Efficient and Robust Machine Learning from Massive Datasets
The goal of our research is to develop the next generation of resource-efficient and reliable techniques to learn from massive datasets. To this end, the challenges we focus on include:
- Identifying representative data points from massive datasets;
- Developing data-efficient machine learning methods to reduce substantial costs of learning from big data;
- Designing reliable and safe machine learning algorithms with rigorous guarantees for safety-critical systems;
- Designing better neural network architectures to learn more effectively from large datasets.
At the core of our research lie theoretically rigorous techniques that provide strong guarantees for the quality of the learned models’ accuracy and robustness. We are in particular excited about applications of my techniques in domains such as medical and health-care, Internet of Things (IoT), self-driving cars, financial services, and urban planning, where a tremendous amount of data is generated every second, and demands fast and accurate analysis.
1. Identifying Representative Elements from Massive Datasets
For the last several years, we have witnessed the emergence of datasets of an unprecedented scale across different scientific disciplines. The large volume of such datasets presents new computational challenges as the diverse, feature-rich, unstructured and usually high-resolution data does not allow for effective data-intensive inference.
In this regard, data summarization is a compelling (and sometimes the only) approach that aims at both exploiting the richness of large scale data and being computationally tractable. Instead of operating on complex and large data directly, carefully constructed summaries not only enable the execution of various data analytics tasks but also improve their efficiency and scalability.
To this end, we develop practical distributed and streaming summarization methods with strong theoretical guarantees to extract representative elements from massive datasets. Our research broke new ground by developing truly scalable methods to extract the information volume for machine learning. For example, our techniques enabled us to tackle the largest exemplar clustering problem considered in the literature on 80 million images, and to extract real-time video summaries 1,700x faster than existing methods.

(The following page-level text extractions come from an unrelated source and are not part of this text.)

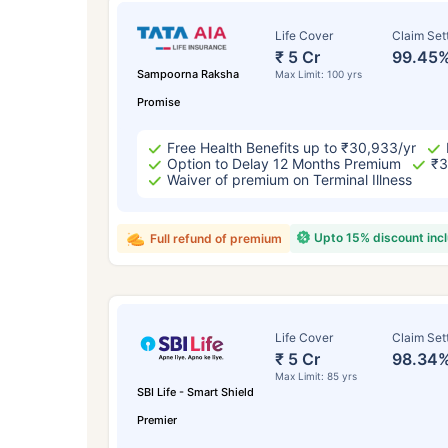
Life Cover
Claim Set
₹ 5 Cr
99.45
Sampoorna Raksha
Max Limit: 100 yrs
Promise
Free Health Benefits up to ₹30,933/yr
Option to Delay 12 Months Premium
₹3
Waiver of premium on Terminal Illness
Upto 15% discount inc
Full refund of premium
বয
২
Life Cover
Claim Set
₹ 5 Cr
98.34
Max Limit: 85 yrs
SBI Life - Smart Shield
Premier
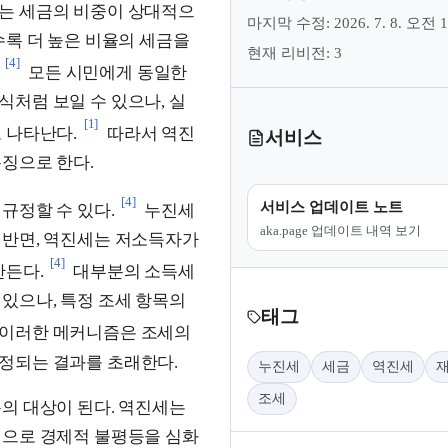
는 세금의 비중이 상대적으
마지막 수정: 2026. 7. 8. 오전 1
수록 더 높은 비율의 세금을
현재 리비전: 3
[4]
모든 시민에게 동일한
처럼 보일 수 있으나, 실
[1]
 나타난다.
따라서 역진
서비스
징으로 한다.
[4]
서비스 업데이트 노트
규정할 수 있다.
누진세
aka.page 업데이트 내역 보기
 반면, 역진세는 저소득자가
[4]
만든다.
대부분의 소득세
있으나, 특정 조세 항목의
태그
이러한 메커니즘은 조세의
정되는 결과를 초래한다.
누진세
세금
역진세
조세
의 대상이 된다. 역진세는
적으로 경제적 불평등을 심화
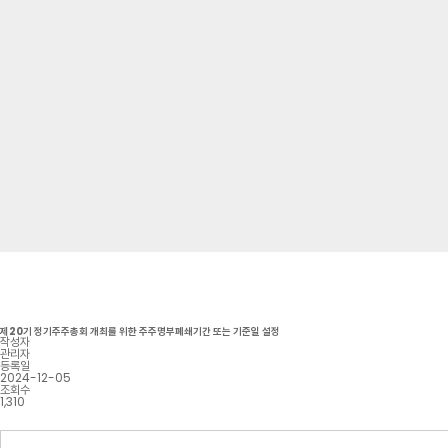
제20기 정기주주총회 개최를 위한 주주명부폐쇄기간 또는 기준일 설정
작성자
관리자
등록일
2024-12-05
조회수
1,310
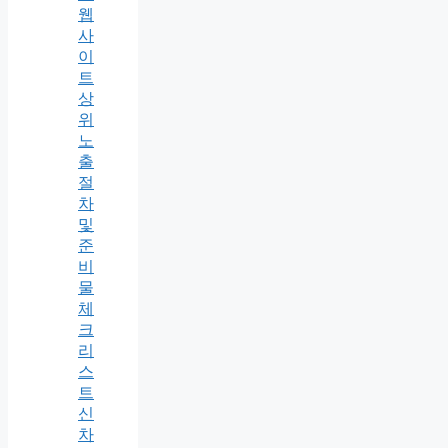
웹
사
이
트
상
위
노
출
절
차
및
준
비
물
체
크
리
스
트
신
차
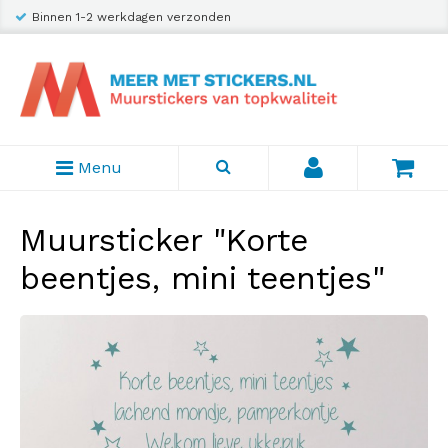
Binnen 1-2 werkdagen verzonden
Menu
Muursticker "Korte
beentjes, mini teentjes"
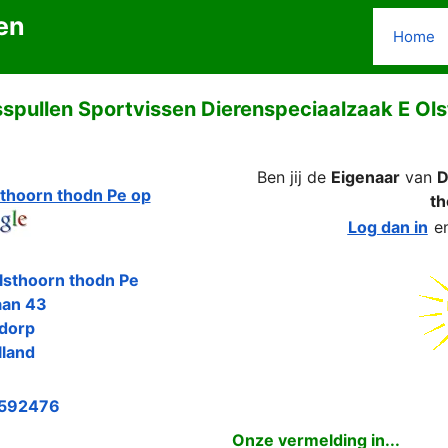
en
Home
spullen Sportvissen Dierenspeciaalzaak E Ol
Ben jij de
Eigenaar
van
D
sthoorn thodn Pe op
th
Log dan in
e
lsthoorn thodn Pe
aan 43
dorp
land
592476
Onze vermelding in...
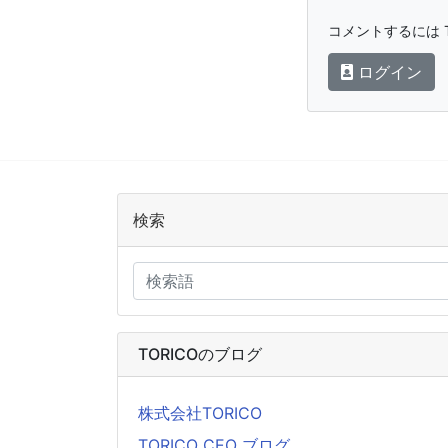
コメントするには T
ログイン
検索
TORICOのブログ
株式会社TORICO
TORICO CEO ブログ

2. Data-efficient Machine Learning
Large datasets have been crucial to the success of modern machine learning models in the recent years. Such models keep performing better as the size of the training data increases. However, training modern machine learning models on massive datasets is contingent on exceptionally large and expensive computational resources, and incurs a substantial environmental cost due to the significant energy consumption.
To reduce substantial costs of learning from massive data, we develop data-efficient methods to find subsets that can generalize on par with the full data when trained on. More precisely, we are focusing on extracting subset that are representative for training machine learning models, and developing theoretically rigorous optimization techniques to effectively learn from the extracted subsets.
Our methods speed up various stochastic gradient methods, including SGD, SAGA, SVRG, Adam, Adagrad, and NAG by up to 10x for convex and 3x for non-convex (training deep networks) loss functions, while achieving better generalization performance.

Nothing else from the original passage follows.